Most states require riders to have liability insurance, but the rest of the coverage plans are usually optional. Make sure you understand all your options because liability may not be sufficient.

  • Liability insurance covers damage to property of others, medical coverage for others and lawsuits arising from an accident. With this insurance, you are entirely financially responsible for your own injuries and damage to your motorcycle. This type of coverage is best those who ride mostly in rural areas, where collisions (and therefore personal injury and motorcycle damage too) are unlikely.
  • Motorcycle collision insurance covers your own injuries and damage to your motorcycle in the event of an accident. How it works: your insurance company helps pay for the repair costs up to the current cash value of your bike’s cash value, minus the deductible. Keep in mind that the value of your motorcycle could be substantially less than what you originally paid to purchase it. This type of coverage is best for those who ride in urban areas, where the many surrounding vehicles increase the likelihood of collisions, which can cause personal injury and motorcycle damage.
  • Comprehensive coverage pays for damages caused by non-collision events such as fire, theft or vandalism. Like collision coverage, your insurance company will pay for damages, minus your deductible, and will cover only the cash value of the motorcycle after you have paid the deductible. This type of coverage is best for riders who spend a considerable amount of time and money customizing their bikes. (Many policies will only cover the factory standard parts on your motorcycle, so make sure you understand your coverage limits pertaining to damaged custom parts.)
  • Uninsured/underinsured motorist (UM/UIM) coverage pays for your injuries and/or damages to your motorcycle caused by another driver who is either uninsured or underinsured. In most cases, these cover medical treatment, lost wages and sometimes property damage. This type of coverage is best for everyone; if you can afford it, get it.

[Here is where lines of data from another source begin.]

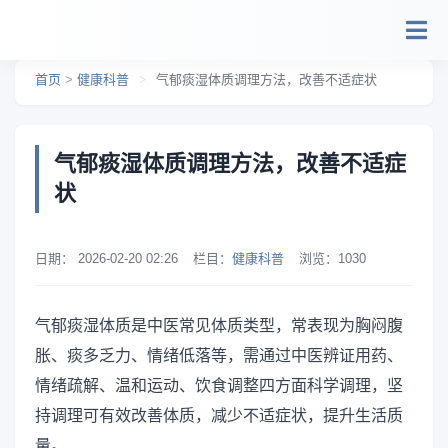
跳转到主要内容
首页
>
健康科普
>
气郁痰湿体质调理方法，改善不适症状
气郁痰湿体质调理方法，改善不适症
状
日期：
2026-02-20 02:26
栏目：
健康科普
浏览：
1030
气郁痰湿体质是中医常见体质类型，常表现为胸闷腹
胀、痰多乏力、情绪低落等，需通过中医辨证用药、
情绪疏解、温和运动、饮食调整四方面科学调理，坚
持调理可有效改善体质，减少不适症状，提升生活质
量。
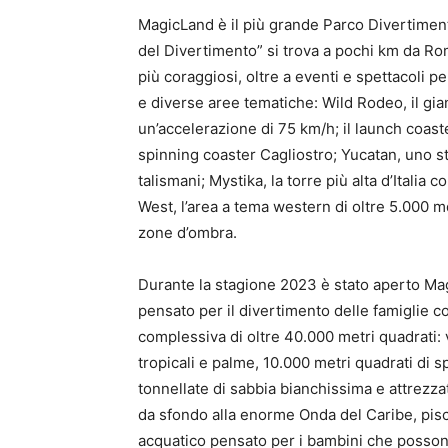
MagicLand è il più grande Parco Divertimenti 
del Divertimento” si trova a pochi km da Roma
più coraggiosi, oltre a eventi e spettacoli pe
e diverse aree tematiche: Wild Rodeo, il giant
un’accelerazione di 75 km/h; il launch coast
spinning coaster Cagliostro; Yucatan, uno st
talismani; Mystika, la torre più alta d’Italia 
West, l’area a tema western di oltre 5.000 m
zone d’ombra.
Durante la stagione 2023 è stato aperto Ma
pensato per il divertimento delle famiglie 
complessiva di oltre 40.000 metri quadrati: 
tropicali e palme, 10.000 metri quadrati di s
tonnellate di sabbia bianchissima e attrezzat
da sfondo alla enorme Onda del Caribe, pisc
acquatico pensato per i bambini che possono 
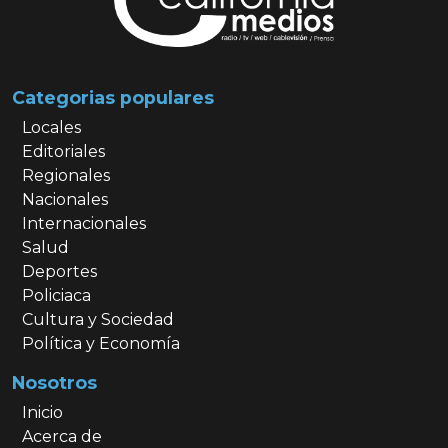
Categorias populares
Locales
Editoriales
Regionales
Nacionales
Internacionales
Salud
Deportes
Policiaca
Cultura y Sociedad
Política y Economía
Nosotros
Inicio
Acerca de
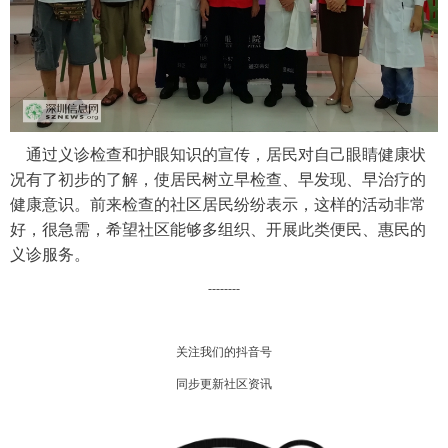
通过义诊检查和护眼知识的宣传，居民对自己眼睛健康状
况有了初步的了解，使居民树立早检查、早发现、早治疗的
健康意识。前来检查的社区居民纷纷表示，这样的活动非常
好，很急需，希望社区能够多组织、开展此类便民、惠民的
义诊服务。
--------
关注我们的抖音号
同步更新社区资讯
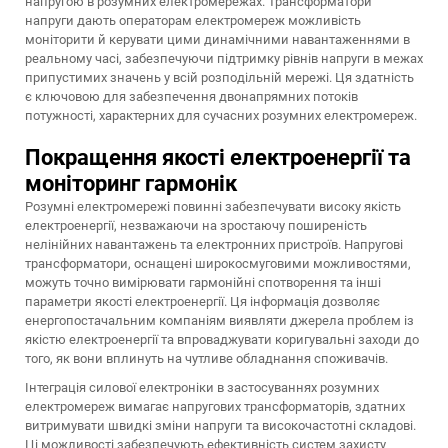
напругою в розумних електромережах. Трансформатори
напруги дають операторам електромереж можливість
моніторити й керувати цими динамічними навантаженнями в
реальному часі, забезпечуючи підтримку рівнів напруги в межах
припустимих значень у всій розподільній мережі. Ця здатність
є ключовою для забезпечення двонапрямних потоків
потужності, характерних для сучасних розумних електромереж.
Покращення якості електроенергії та
моніторинг гармонік
Розумні електромережі повинні забезпечувати високу якість
електроенергії, незважаючи на зростаючу поширеність
нелінійних навантажень та електронних пристроїв. Напругові
трансформатори, оснащені широкосмуговими можливостями,
можуть точно вимірювати гармонійні спотворення та інші
параметри якості електроенергії. Ця інформація дозволяє
енергопостачальним компаніям виявляти джерела проблем із
якістю електроенергії та впроваджувати коригувальні заходи до
того, як вони вплинуть на чутливе обладнання споживачів.
Інтеграція силової електроніки в застосуваннях розумних
електромереж вимагає напругових трансформаторів, здатних
витримувати швидкі зміни напруги та високочастотні складові.
Ці можливості забезпечують ефективність систем захисту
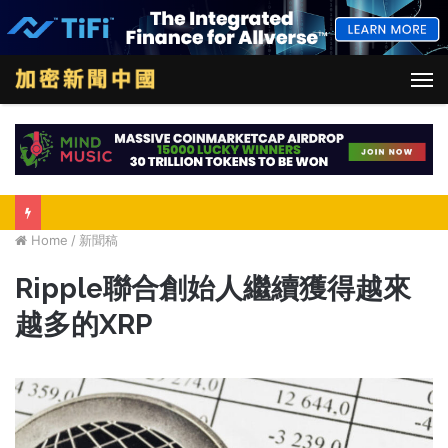
M
Home
/
新聞稿
Ripple聯合創始人繼續獲得越來
越多的XRP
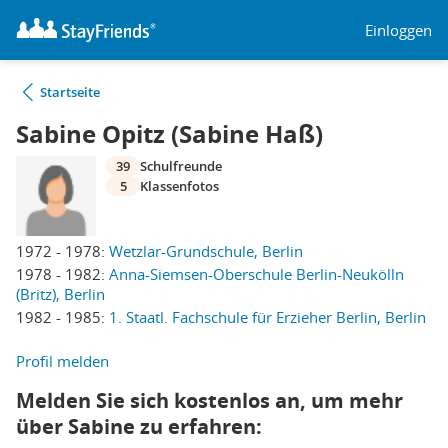
Einloggen
Startseite
Sabine Opitz (Sabine Haß)
39
Schulfreunde
5
Klassenfotos
1972 - 1978:
Wetzlar-Grundschule, Berlin
1978 - 1982:
Anna-Siemsen-Oberschule Berlin-Neukölln
(Britz), Berlin
1982 - 1985:
1. Staatl. Fachschule für Erzieher Berlin, Berlin
Profil melden
Melden Sie sich kostenlos an, um mehr
über Sabine zu erfahren:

The overall cost of your premium and deductible will vary by coverage plan and insurance company, but the following factors will impact what you pay no matter what:

  • Age
  • Driving record (tickets, license suspensions, etc.)
  • Where you live
  • ​Type of motorcycle
  • Age of the motorcycle
  • How many miles you ride per year
  • Where you store your motorcycle

While you can’t control your age, location, age of your motorcycle, etc., you can take other steps to lower your insurance. For example, building and maintaining a good driving record not only makes your rides safer, it makes your wallet happier too. And if you’re already doing that, take advantage of these additional resources toc further lower your insurance costs.

  • “Lay-up” policy savings.Most bikers ride all year long. But for those of you who put your bike away for the winter, you won’t have to pay your insurance policy’s (except comprehensive) premium during the time the bike is not in use.
  • Organization member discounts. Some insurance companies offer discounts to riders that are members of motorcycle clubs or similar associations.
  • Multi-bike discounts. Some policies offer discounts to riders who insure more than one motorcycle. As if you needed another reason to buy another bike!
  • Mature rider discounts. Are you a seasoned rider? Your experience on could save you money.
  • Training course discounts.Graduating a rider training course benefits you in two ways. You learn how to be a better rider as well as paying a lower insurance rate. This can make an especially significant impact on your overall insurance cost if you are under 25 years old and/or have accidents on your record.

You are now you are equipped to confidently get the motorcycle policy and coverage that’s best for you. We hope we have made the dull but important topic of motorcycle insurance simple easy to understand.

Ride safe! We’ll see you on the road.